MATERIALS PROVIDED section start

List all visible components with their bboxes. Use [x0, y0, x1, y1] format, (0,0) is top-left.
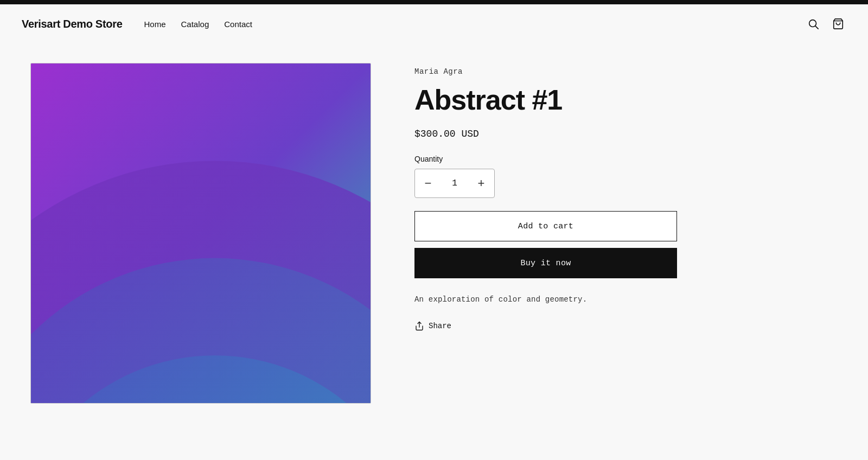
header-right — [805, 16, 846, 32]
product-info: Maria Agra Abstract #1 $300.00 USD Quant… — [414, 63, 792, 331]
header-left: Verisart Demo Store Home Catalog Contact — [22, 18, 252, 30]
search-button[interactable] — [805, 16, 821, 32]
share-button[interactable]: Share — [414, 321, 451, 331]
search-icon — [807, 18, 819, 30]
svg-line-1 — [815, 26, 818, 29]
nav-item-catalog[interactable]: Catalog — [181, 20, 209, 29]
quantity-control: − 1 + — [414, 169, 495, 198]
product-image-wrapper — [30, 63, 371, 404]
share-label: Share — [429, 322, 451, 330]
buy-now-button[interactable]: Buy it now — [414, 248, 677, 278]
quantity-decrease-button[interactable]: − — [415, 169, 441, 197]
header: Verisart Demo Store Home Catalog Contact — [0, 4, 868, 43]
top-bar — [0, 0, 868, 4]
add-to-cart-button[interactable]: Add to cart — [414, 211, 677, 241]
main-nav: Home Catalog Contact — [144, 20, 252, 29]
quantity-label: Quantity — [414, 155, 792, 163]
nav-item-contact[interactable]: Contact — [224, 20, 252, 29]
cart-button[interactable] — [830, 16, 846, 32]
product-title: Abstract #1 — [414, 85, 792, 116]
product-artist: Maria Agra — [414, 67, 792, 76]
main-content: Maria Agra Abstract #1 $300.00 USD Quant… — [0, 43, 814, 436]
product-description: An exploration of color and geometry. — [414, 293, 792, 305]
store-title[interactable]: Verisart Demo Store — [22, 18, 123, 30]
quantity-increase-button[interactable]: + — [468, 169, 494, 197]
nav-item-home[interactable]: Home — [144, 20, 166, 29]
cart-icon — [832, 18, 844, 30]
product-image — [31, 63, 371, 403]
quantity-value: 1 — [441, 178, 468, 188]
product-price: $300.00 USD — [414, 129, 792, 139]
share-icon — [414, 321, 424, 331]
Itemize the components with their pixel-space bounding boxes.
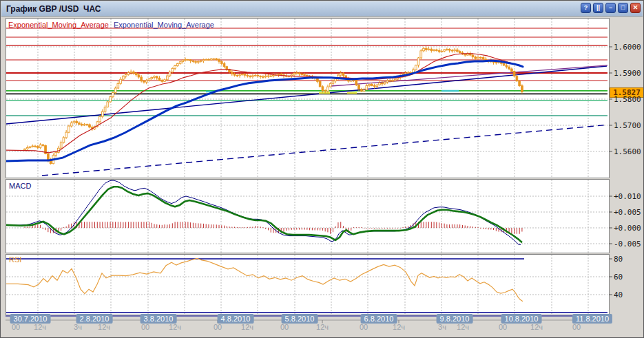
date-label: 30.7.2010 <box>10 314 51 324</box>
candle-down <box>503 63 505 65</box>
price-axis-label: 1.6000 <box>614 43 641 52</box>
candle-down <box>143 81 145 82</box>
candle-up <box>130 72 132 72</box>
candle-up <box>122 76 124 79</box>
rsi-panel <box>6 255 610 315</box>
candle-up <box>363 89 365 91</box>
candle-down <box>223 63 225 66</box>
candle-up <box>477 57 479 59</box>
candle-up <box>24 149 26 150</box>
candle-down <box>430 49 433 50</box>
candle-up <box>104 107 106 112</box>
candle-down <box>316 78 318 82</box>
date-label: 4.8.2010 <box>218 314 254 324</box>
candle-up <box>267 76 269 76</box>
candle-up <box>117 83 119 88</box>
candle-down <box>247 75 249 76</box>
rsi-axis-label: 80 <box>614 255 623 264</box>
candle-down <box>187 60 189 61</box>
candle-down <box>516 76 518 81</box>
candle-down <box>216 59 218 59</box>
candle-up <box>151 77 153 78</box>
candle-up <box>329 83 331 87</box>
candle-down <box>260 76 262 76</box>
candle-down <box>76 121 78 123</box>
candle-down <box>371 85 373 86</box>
candle-up <box>148 78 150 80</box>
hour-label: 00 <box>12 323 20 331</box>
candle-up <box>68 126 70 132</box>
candle-up <box>454 50 456 50</box>
hour-label: 12ч <box>34 323 46 331</box>
candle-down <box>510 69 512 72</box>
candle-up <box>101 112 103 116</box>
candle-up <box>179 62 181 64</box>
price-axis-label: 1.5700 <box>614 121 641 130</box>
candle-up <box>444 50 446 51</box>
candle-down <box>435 50 437 50</box>
candle-up <box>293 73 295 74</box>
hour-label: 12ч <box>98 323 110 331</box>
candle-up <box>120 79 122 83</box>
candle-down <box>218 60 220 62</box>
candle-up <box>169 72 171 76</box>
candle-up <box>423 48 425 51</box>
candle-down <box>479 57 481 58</box>
candle-up <box>174 66 176 69</box>
chart-canvas[interactable] <box>1 1 644 338</box>
candle-up <box>200 61 202 61</box>
candle-up <box>166 76 168 80</box>
candle-down <box>233 74 236 75</box>
candle-down <box>319 81 321 87</box>
candle-up <box>384 82 386 84</box>
candle-up <box>278 74 280 75</box>
candle-down <box>86 125 88 125</box>
candle-up <box>32 146 34 147</box>
candle-up <box>332 81 334 84</box>
candle-down <box>47 154 49 160</box>
candle-down <box>81 124 83 125</box>
candle-down <box>135 73 137 75</box>
candle-up <box>125 75 127 76</box>
candle-up <box>185 60 187 61</box>
candle-up <box>366 86 368 90</box>
candle-down <box>495 63 497 63</box>
date-label: 6.8.2010 <box>361 314 397 324</box>
candle-down <box>482 57 484 59</box>
hour-label: 12ч <box>316 323 329 331</box>
macd-axis-label: +0.005 <box>614 208 641 217</box>
candle-up <box>392 81 394 81</box>
candle-down <box>280 74 282 75</box>
candle-up <box>154 76 156 77</box>
candle-down <box>42 145 44 145</box>
candle-down <box>298 73 300 74</box>
candle-down <box>262 76 264 77</box>
ema-indicator-label-1: Exponential_Moving_Average <box>8 21 109 29</box>
candle-down <box>358 85 360 89</box>
candle-down <box>459 52 461 53</box>
hour-label: 00 <box>572 323 581 331</box>
candle-up <box>340 73 342 75</box>
candle-up <box>433 50 435 50</box>
candle-down <box>360 89 362 92</box>
candle-down <box>304 74 306 75</box>
macd-axis-label: +0.000 <box>614 224 641 233</box>
main-panel <box>6 19 610 178</box>
date-label: 2.8.2010 <box>76 314 113 324</box>
candle-up <box>251 76 253 76</box>
candle-down <box>472 55 474 57</box>
candle-up <box>295 73 298 74</box>
candle-up <box>70 123 72 126</box>
candle-down <box>192 61 194 61</box>
candle-down <box>324 91 326 92</box>
candle-down <box>37 147 39 148</box>
candle-up <box>415 65 417 70</box>
candle-down <box>425 48 427 50</box>
candle-down <box>257 75 259 76</box>
candle-up <box>205 60 207 61</box>
hour-label: 00 <box>141 323 149 331</box>
candle-up <box>114 88 116 93</box>
candle-up <box>379 83 381 85</box>
candle-up <box>407 72 409 73</box>
date-label: 10.8.2010 <box>501 314 542 324</box>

MATERIALS PROVIDED section end

WHAT TO PRODUCE:
Retrieve each line from the records above where the word "title" occurs.

REPLY:
product-title: Abstract #1 — [414, 85, 792, 116]
store-title[interactable]: Verisart Demo Store — [22, 18, 123, 30]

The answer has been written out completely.